This wasn't obvious a year ago, but today CAD literally reduces to Simon Wilson's pelican test, since CAD is largely a matter of functional CSG, and CSG is really not that different from SVG. It's just one more dimension, which it turns out is not a problem.
LLMs consistently one-shot CSG based video game levels with interesting physics puzzles (citing myself). Given this I'm willing to conclude that the frontier models are good at automated CAD if given the correct harness. But I guess a lot of people don't know this yet.
Show me the blog posts where people talk about the results they got "vibe coding" and those arXiv papers look great in comparison!
There is the insidious thing with LLMs is that they can get the general shape of something right but that thing will not be useful if the last 1% is wrong. It might be that the operator sees the problem and fixes it, but it may also be that the LLM hypnotizes the operator into not seeing the errors and gaps.
I know there are many sorts of problems where I've had good experiences with LLMs but I know other people have had bad experiences and some of it might be my skill but some of it is just plain luck.

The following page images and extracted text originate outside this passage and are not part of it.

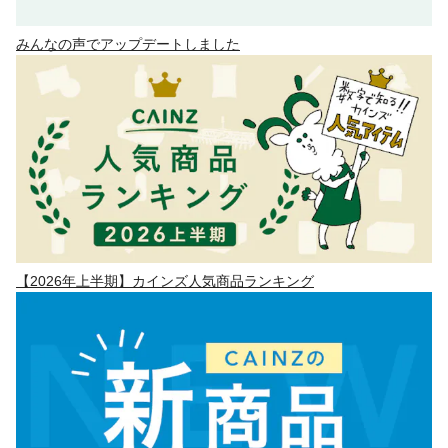
みんなの声でアップデートしました
【2026年上半期】カインズ人気商品ランキング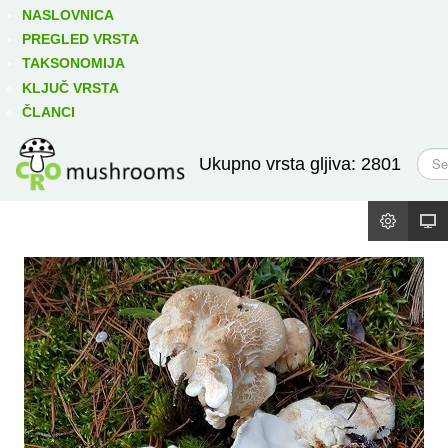
Izravno podređene niže takse:
prikaži
NASLOVNICA
PREGLED VRSTA
TAKSONOMIJA
KLJUČ VRSTA
ČLANCI
T
Ukupno vrsta gljiva: 2801
r
a
ž
i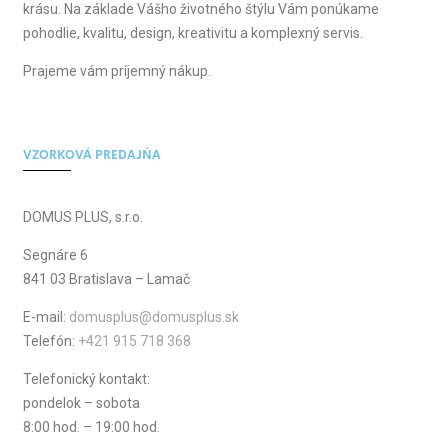
krásu. Na základe Vášho životného štýlu Vám ponúkame
pohodlie, kvalitu, design, kreativitu a komplexný servis.
Prajeme vám príjemný nákup.
VZORKOVÁ PREDAJŇA
DOMUS PLUS, s.r.o.
Segnáre 6
841 03 Bratislava – Lamač
E-mail:
domusplus@domusplus.sk
Telefón:
+421 915 718 368
Telefonický kontakt:
pondelok – sobota
8:00 hod. – 19:00 hod.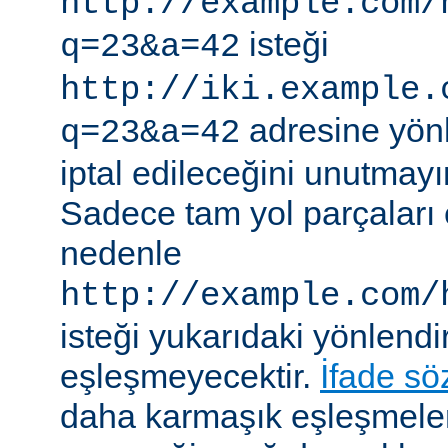
http://example.com/
isteği
q=23&a=42
http://iki.example.
adresine yönle
q=23&a=42
iptal edileceğini unutmayı
Sadece tam yol parçaları eş
nedenle
http://example.com/
isteği yukarıdaki yönlendi
eşleşmeyecektir.
İfade sö
daha karmaşık eşleşmeler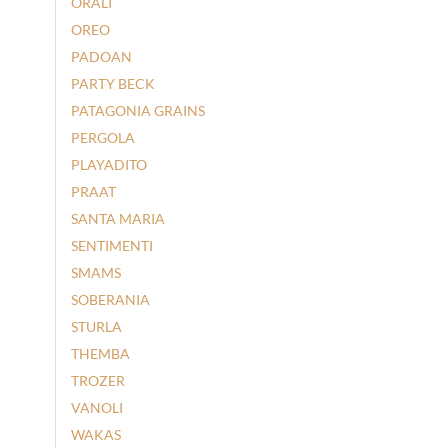
ORALI
OREO
PADOAN
PARTY BECK
PATAGONIA GRAINS
PERGOLA
PLAYADITO
PRAAT
SANTA MARIA
SENTIMENTI
SMAMS
SOBERANIA
STURLA
THEMBA
TROZER
VANOLI
WAKAS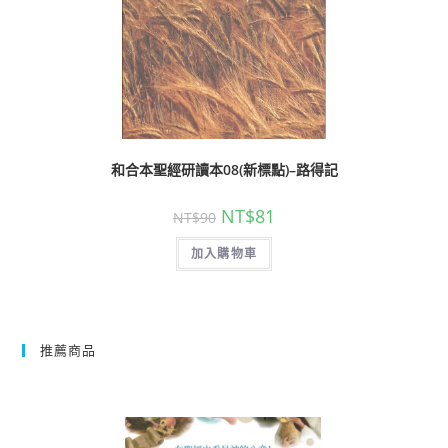
和合本聖經研讀本08(新標點)–路得記
NT$
81
NT$
90
加入購物車
推薦商品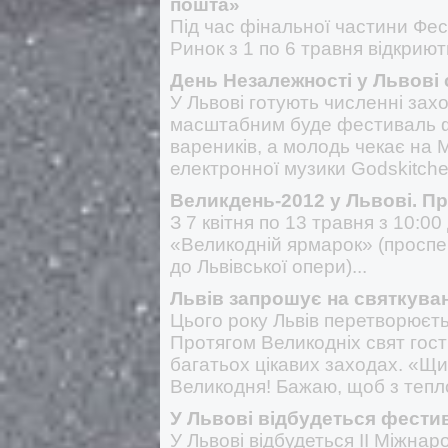
пошта»
Під час фінальної частини Фе
Ринок з 1 по 6 травня відкрию
День Незалежності у Львові
У Львові готують численні зах
масштабним буде фестиваль ф
вареників, а молодь чекає на
електронної музики Godskitch
Великдень-2012 у Львові. П
З 7 квітня по 13 травня з 10:0
«Великодній ярмарок» (проспек
до Львівської опери)...
Львів запрошує на святкува
Цього року Львів перетворюєть
Протягом Великодніх свят гост
багатьох цікавих заходах. «Щи
Великодня! Бажаю, щоб з тепл
У Львові відбудеться фести
У Львові відбудеться ІІ Міжна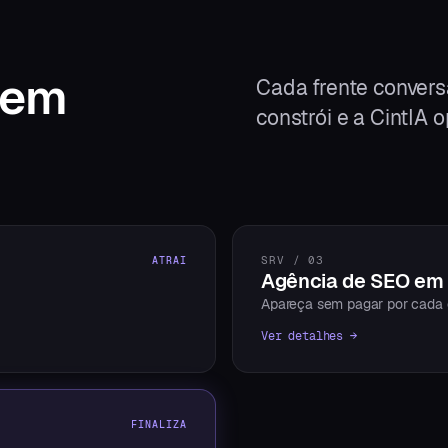
em
Cada frente convers
constrói e a CintIA o
SRV / 03
ATRAI
Agência de SEO em 
Apareça sem pagar por cada 
Ver detalhes →
FINALIZA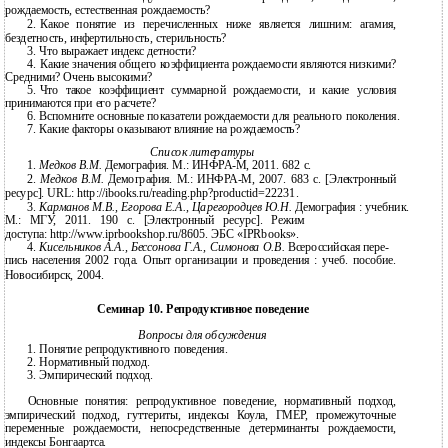
рождаемость, естественная рождаемость?
2.
Какое понятие из перечисленных ниже является лишним: агамия,
бездетность, инфертильность, стерильность?
3.
Что выражает индекс детности?
4.
Какие значения общего коэффициента рождаемости являются низкими?
Средними? Очень высокими?
5.
Что такое коэффициент суммарной рождаемости, и какие условия
принимаются при его расчете?
6.
Вспомните основные показатели рождаемости для реального поколения.
7.
Какие факторы оказывают влияние на рождаемость?
Список литературы
1.
Медков В.М.
Демография. М.: ИНФРА-М, 2011. 682 с.
2.
Медков В.М.
Демография. М.: ИНФРА-М, 2007. 683 с. [Электронный
ресурс]. URL: http://ibooks.ru/reading.php?productid=22231.
3.
Карманов М.В., Егорова Е.А., Царегородцев Ю.Н.
Демография : учебник.
М.: МГУ, 2011. 190 c. [Электронный ресурс]. Режим
доступа: http://www.iprbookshop.ru/8605. ЭБС «IPRbooks».
4.
Кисельников А.А., Бессонова Г.А., Симонова О.В.
Всероссийская пере-
пись населения 2002 года. Опыт организации и проведения : учеб. пособие.
Новосибирск, 2004.
Семинар 10. Репродуктивное поведение
Вопросы для обсуждения
1.
Понятие репродуктивного поведения.
2.
Нормативный подход.
3.
Эмпирический подход.
Основные понятия: репродуктивное поведение, нормативный подход,
эмпирический подход, гуттериты, индексы Коула, ГМЕР, промежуточные
переменные рождаемости, непосредственные детерминанты рождаемости,
индексы Бонгаартса.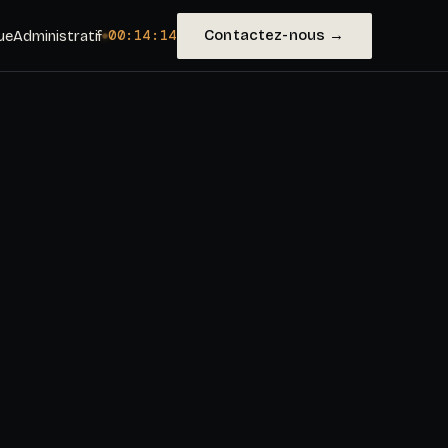
Contactez-nous →
ue
Administratif
00:14:16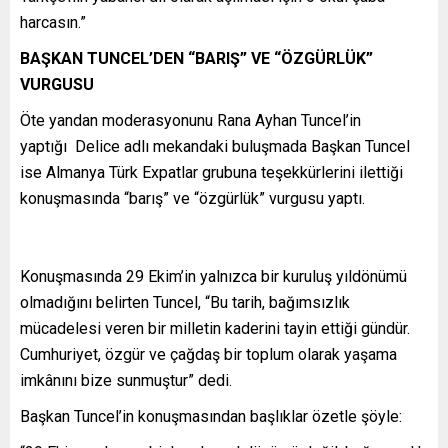
harcasın.”
BAŞKAN TUNCEL’DEN “BARIŞ” VE “ÖZGÜRLÜK”
VURGUSU
Öte yandan moderasyonunu Rana Ayhan Tuncel’in
yaptığı Delice adlı mekandaki buluşmada Başkan Tuncel
ise Almanya Türk Expatlar grubuna teşekkürlerini ilettiği
konuşmasında “barış” ve “özgürlük” vurgusu yaptı.
Konuşmasında 29 Ekim’in yalnızca bir kuruluş yıldönümü
olmadığını belirten Tuncel, “Bu tarih, bağımsızlık
mücadelesi veren bir milletin kaderini tayin ettiği gündür.
Cumhuriyet, özgür ve çağdaş bir toplum olarak yaşama
imkânını bize sunmuştur” dedi.
Başkan Tuncel’in konuşmasından başlıklar özetle şöyle: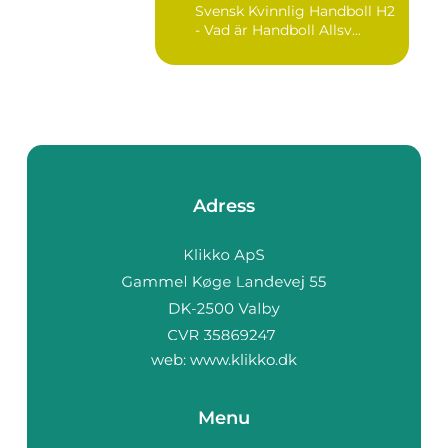
Svensk Kvinnlig Handboll H2
- Vad är Handboll Allsv...
Adress
web:
www.klikko.dk
Menu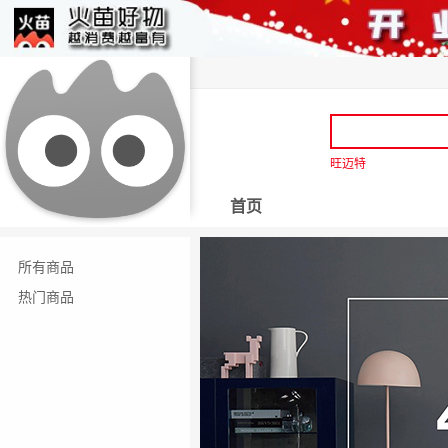
旺迈特
首页
所有商品
热门商品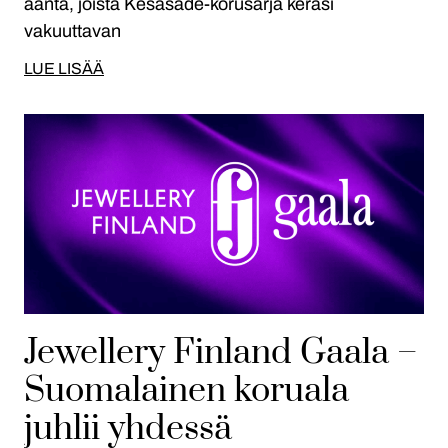
ääntä, joista Kesäsade-korusarja keräsi
vakuuttavan
LUE LISÄÄ
Jewellery Finland Gaala –
Suomalainen koruala
juhlii yhdessä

Neck: https://pastebin.com/Sg3LmmUq Body: https://pastebin.com/FE9nikYB
edit: screenshot, too https://i.imgur.com/FZGyyVO.png
Injecting a natural language layer into the workflow is just not optimal. CAD itself is not a difficult tool to learn and use effectively. There are essentially no layers of abstraction that an LLM can assist in cutting through, and no obfuscated rules or languages to learn.
I think of it this way. If there was someone sitting at my computer, and I had to do all of my CAD design by explaining what I wanted them to do verbally, I'd rip out my hair.
LLMs are doing for programmers what virtual CAD did to the drafter 35+ years ago, optimizing the effort expanded to create the thing already in your brain
Modifying the prompt and then trying it again did not lead to that self-verification loop and the output was unusable garbage.